Nevertheless, he spoke of collective guilt, of realizing that none were innocent, of no “good guys” versus “bad guys.” He emphasized the story of the good Samaritan, the stranger from a foreign land who cared for the wounded, while those of the same background acted out of fear and distrust. He underlined the “great commandment” of Matthew 22 in which Jesus says that the entire law and the prophets are summed up in two related principles: “You shall love the Lord your God with all your heart, soul, and mind. And, like unto it, you shall love your neighbor as yourself.” Who is my neighbor? Everyone on the planet.
Mahatma Gandhi was profoundly influenced by Christianity. During Gandhi’s struggles against apartheid in South Africa, one of his friends was a Christian pastor who asked Gandhi to read the Gospels and also to read Tolstoy. Tolstoy was the great Russian writer who only realized, later in his life, what Jesus was saying. He realized that the Gospels were talking about real transformation, really getting rid of the borders, really seeing all men and women as brothers and sisters.
Gandhi did read the scriptures and got the message. He said that the message was also there in the Bhagavad Gita (his own favorite Hindu scripture), just as it was also there in Buddhism. The principle is called the golden rule and is found in all the world’s great religions and cultures. My latest book called The Earth Constitution Solution: Design for a Living Planet (2021) concludes with reflection on the golden rule. We will not only fail to solve the problem of war without the golden rule; we will fail to solve the problem of climate collapse as well.

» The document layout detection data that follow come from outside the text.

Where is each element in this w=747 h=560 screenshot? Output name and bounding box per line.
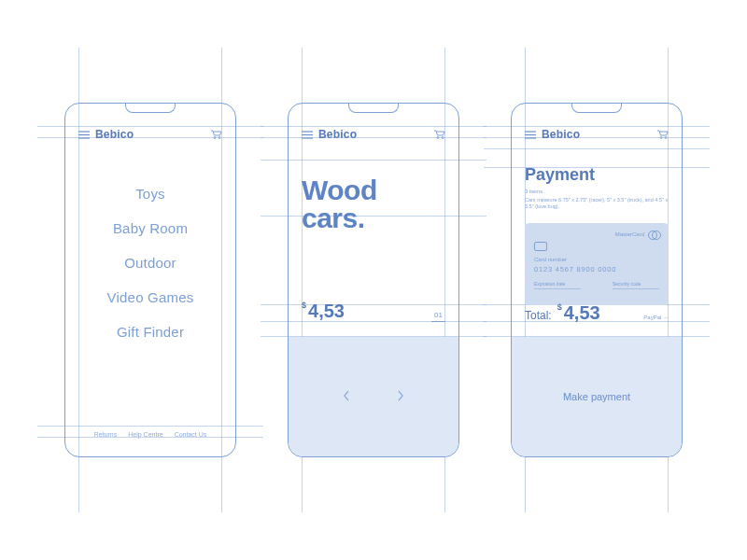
hamburger-icon[interactable]: [525, 126, 536, 143]
headline-line-1: Wood: [302, 176, 445, 204]
brand-logo[interactable]: Bebico: [95, 128, 134, 141]
card-expiration-input[interactable]: Expiration date: [534, 281, 581, 289]
total-amount: $4,53: [557, 302, 600, 324]
menu-item-gift-finder[interactable]: Gift Finder: [117, 324, 184, 340]
app-header: Bebico: [302, 126, 445, 143]
product-headline: Wood cars.: [302, 176, 445, 232]
card-number-label: Card number: [534, 257, 567, 262]
mastercard-icon: [648, 231, 659, 238]
price-value: 4,53: [308, 301, 345, 321]
card-cvv-input[interactable]: Security code: [613, 281, 659, 289]
svg-point-8: [437, 137, 439, 139]
svg-point-4: [218, 137, 220, 139]
app-header: Bebico: [525, 126, 669, 143]
phone-frame-product: Bebico Wood cars. $4,53 01: [288, 103, 459, 457]
card-brand-label: MasterCard: [615, 231, 644, 237]
phone-frame-payment: Bebico Payment 3 items Cars measure 6.75…: [511, 103, 683, 457]
payment-cta-area: Make payment: [512, 337, 682, 456]
menu-item-baby-room[interactable]: Baby Room: [113, 220, 188, 236]
make-payment-button[interactable]: Make payment: [563, 391, 630, 402]
footer-link-returns[interactable]: Returns: [94, 431, 118, 438]
total-value: 4,53: [564, 302, 600, 323]
footer-link-contact[interactable]: Contact Us: [175, 431, 207, 438]
page-title: Payment: [525, 165, 669, 185]
footer-link-help[interactable]: Help Centre: [128, 431, 162, 438]
total-label: Total:: [525, 309, 552, 322]
phone-frame-menu: Bebico Toys Baby Room Outdoor Video Game…: [64, 103, 236, 457]
currency-symbol: $: [557, 302, 562, 312]
menu-item-video-games[interactable]: Video Games: [107, 289, 194, 305]
items-count: 3 items: [525, 189, 669, 194]
paypal-link[interactable]: PayPal →: [643, 315, 669, 320]
svg-point-9: [442, 137, 444, 139]
svg-point-13: [660, 137, 662, 139]
currency-symbol: $: [302, 301, 306, 310]
card-chip-icon: [534, 242, 547, 251]
menu-item-outdoor[interactable]: Outdoor: [124, 255, 176, 271]
cart-icon[interactable]: [657, 126, 669, 143]
page-indicator: 01: [431, 311, 445, 322]
category-menu: Toys Baby Room Outdoor Video Games Gift …: [78, 186, 222, 340]
next-button[interactable]: [397, 390, 404, 404]
card-number-input[interactable]: 0123 4567 8900 0000: [534, 265, 616, 273]
hamburger-icon[interactable]: [78, 126, 90, 143]
items-description: Cars measure 6.75" x 2.75" (racer), 5" x…: [525, 197, 669, 210]
headline-line-2: cars.: [302, 204, 445, 232]
cart-icon[interactable]: [434, 126, 445, 143]
app-header: Bebico: [78, 126, 222, 143]
credit-card[interactable]: MasterCard Card number 0123 4567 8900 00…: [525, 223, 669, 305]
brand-logo[interactable]: Bebico: [318, 128, 357, 141]
menu-item-toys[interactable]: Toys: [135, 186, 165, 202]
carousel-controls: [289, 337, 458, 456]
prev-button[interactable]: [343, 390, 350, 404]
svg-point-3: [214, 137, 216, 139]
footer-links: Returns Help Centre Contact Us: [65, 431, 235, 438]
cart-icon[interactable]: [211, 126, 222, 143]
svg-point-14: [665, 137, 667, 139]
product-price: $4,53: [302, 301, 345, 322]
hamburger-icon[interactable]: [302, 126, 313, 143]
brand-logo[interactable]: Bebico: [542, 128, 580, 141]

Gandhi writes: “The basic principle on which the practice of nonviolence rests is that what holds good in respect of oneself holds good equally in respect of the whole universe. All mankind in essence are alike….” “It is man’s imagination,” he writes, “that divides the world into warring groups of enemies and friends. In the ultimate resort it is the power of love that acts even in the midst of the clash and sustains the world” (1998, 303). The Golden Rule means that “all mankind in essence are alike.” What “holds good” for me holds good for all.
Gandhi clearly understood the meaning of a “world without borders.” Man’s imagination creates the borders. In reality, love sustains the world. Unlike Jesus, who was deified by Christianity, Gandhi was just a human being who showed what is possible for all of us as ordinary human beings. All of us can embrace nonviolence. We can confront the unjust of the world not with weapons, but with our authentic bodies and voices. Nonviolence, for Gandhi, however, does not mean that we refrain from speaking truth to power and calling out the propagandists for what they are. Gandhi was clear on this point. Truth needs to be spoken.
You cannot have effective non-violence without rational analysis showing how the ideology of absolute borders and their implicit violence works. Gandhi wrote: “False notions of propriety or fear of wounding susceptibilities often deter people from saying what they mean and ultimately land them on the shores of hypocrisy. But if nonviolence of thought is to be evolved in individuals or societies or nations, truth has to be told however harsh or unpopular it may appear to be for the moment” (1998, 305).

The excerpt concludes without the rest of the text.